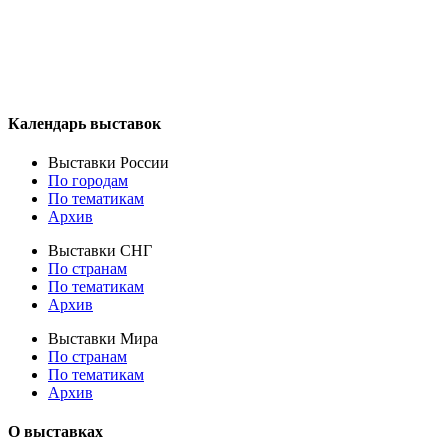
Календарь выставок
Выставки России
По городам
По тематикам
Архив
Выставки СНГ
По странам
По тематикам
Архив
Выставки Мира
По странам
По тематикам
Архив
О выставках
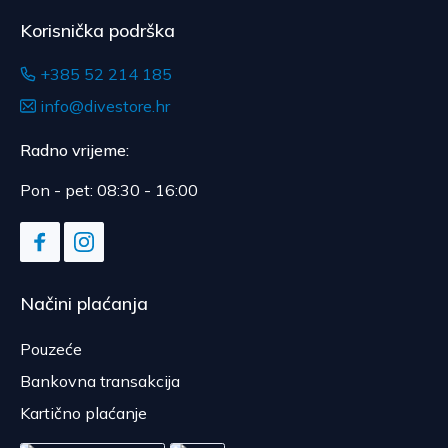
Korisnička podrška
+385 52 214 185
info@divestore.hr
Radno vrijeme:
Pon - pet: 08:30 - 16:00
Načini plaćanja
Pouzeće
Bankovna transakcija
Kartično plaćanje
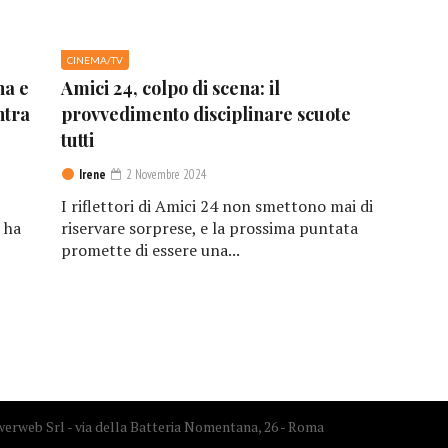
CINEMA/TV
na e
Amici 24, colpo di scena: il
ntra
provvedimento disciplinare scuote
tutti
Irene
2 Novembre 2024
I riflettori di Amici 24 non smettono mai di
 ha
riservare sorprese, e la prossima puntata
promette di essere una...
erweb Srl - via della Batteria Nomentana, 26 - Roma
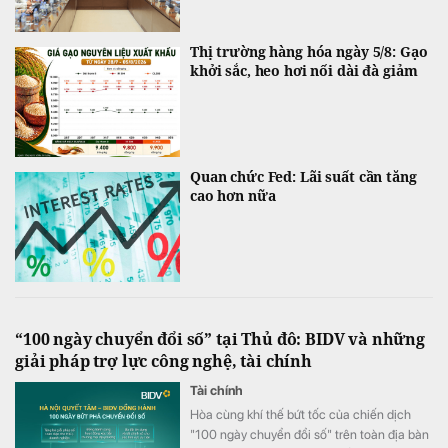
Thị trường hàng hóa ngày 5/8: Gạo
khởi sắc, heo hơi nối dài đà giảm
Quan chức Fed: Lãi suất cần tăng
cao hơn nữa
“100 ngày chuyển đổi số” tại Thủ đô: BIDV và những
giải pháp trợ lực công nghệ, tài chính
Tài chính
Hòa cùng khí thế bứt tốc của chiến dịch
"100 ngày chuyển đổi số" trên toàn địa bàn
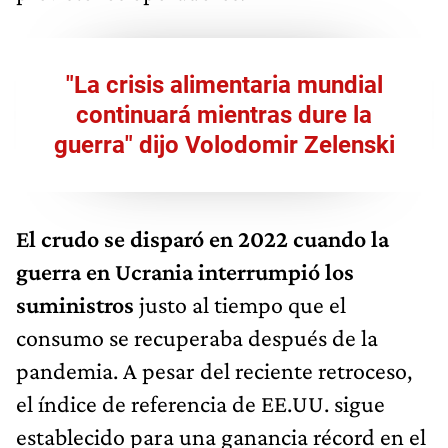
"La crisis alimentaria mundial
continuará mientras dure la
guerra" dijo Volodomir Zelenski
El crudo se disparó en 2022 cuando la
guerra en Ucrania interrumpió los
suministros
justo al tiempo que el
consumo se recuperaba después de la
pandemia. A pesar del reciente retroceso,
el índice de referencia de EE.UU. sigue
establecido para una ganancia récord en el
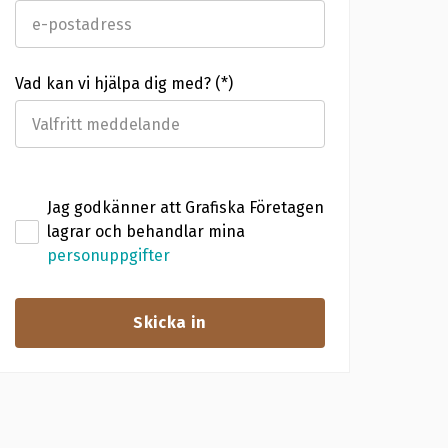
Vad kan vi hjälpa dig med?
Jag godkänner att Grafiska Företagen
lagrar och behandlar mina
personuppgifter
Skicka in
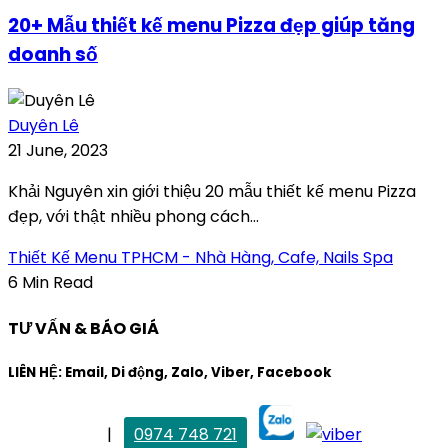
20+ Mẫu thiết kế menu Pizza đẹp giúp tăng
doanh số
Duyên Lê
21 June, 2023
Khải Nguyên xin giới thiệu 20 mẫu thiết kế menu Pizza
đẹp, với thật nhiều phong cách...
Thiết Kế Menu TPHCM - Nhà Hàng, Cafe, Nails Spa
6 Min Read
TƯ VẤN & BÁO GIÁ
LIÊN HỆ: Email, Di động, Zalo, Viber, Facebook
. Mai Trang
|
0974 748 721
━━━━━━━━━━━━━━━━━━━━
**Assignment:** Restate the whole listing above exactly, except for its images.

**Result of the task:**
Календарь выставок
Выставки России
По городам
По тематикам
Архив
Выставки СНГ
По странам
По тематикам
Архив
Выставки Мира
По странам
По тематикам
Архив
О выставках
Korisnička podrška
+385 52 214 185
info@divestore.hr
Radno vrijeme:
Pon - pet: 08:30 - 16:00
Načini plaćanja
Pouzeće
Bankovna transakcija
Kartično plaćanje
CINEMA/TV
na e
Amici 24, colpo di scena: il
ntra
provvedimento disciplinare scuote
tutti
Irene
2 Novembre 2024
I riflettori di Amici 24 non smettono mai di
 ha
riservare sorprese, e la prossima puntata
promette di essere una...
erweb Srl - via della Batteria Nomentana, 26 - Roma
Thị trường hàng hóa ngày 5/8: Gạo
khởi sắc, heo hơi nối dài đà giảm
Quan chức Fed: Lãi suất cần tăng
cao hơn nữa
“100 ngày chuyển đổi số” tại Thủ đô: BIDV và những
giải pháp trợ lực công nghệ, tài chính
Tài chính
Hòa cùng khí thế bứt tốc của chiến dịch
"100 ngày chuyển đổi số" trên toàn địa bàn
"La crisis alimentaria mundial
continuará mientras dure la
guerra" dijo Volodomir Zelenski
El crudo se disparó en 2022 cuando la
guerra en Ucrania interrumpió los
suministros
justo al tiempo que el
consumo se recuperaba después de la
pandemia. A pesar del reciente retroceso,
el índice de referencia de EE.UU. sigue
establecido para una ganancia récord en el
Vad kan vi hjälpa dig med?
Jag godkänner att Grafiska Företagen
lagrar och behandlar mina
personuppgifter
Skicka in
20+ Mẫu thiết kế menu Pizza đẹp giúp tăng
doanh số
Duyên Lê
21 June, 2023
Khải Nguyên xin giới thiệu 20 mẫu thiết kế menu Pizza
đẹp, với thật nhiều phong cách...
Thiết Kế Menu TPHCM - Nhà Hàng, Cafe, Nails Spa
6 Min Read
TƯ VẤN & BÁO GIÁ
LIÊN HỆ: Email, Di động, Zalo, Viber, Facebook
. Mai Trang
|
0974 748 721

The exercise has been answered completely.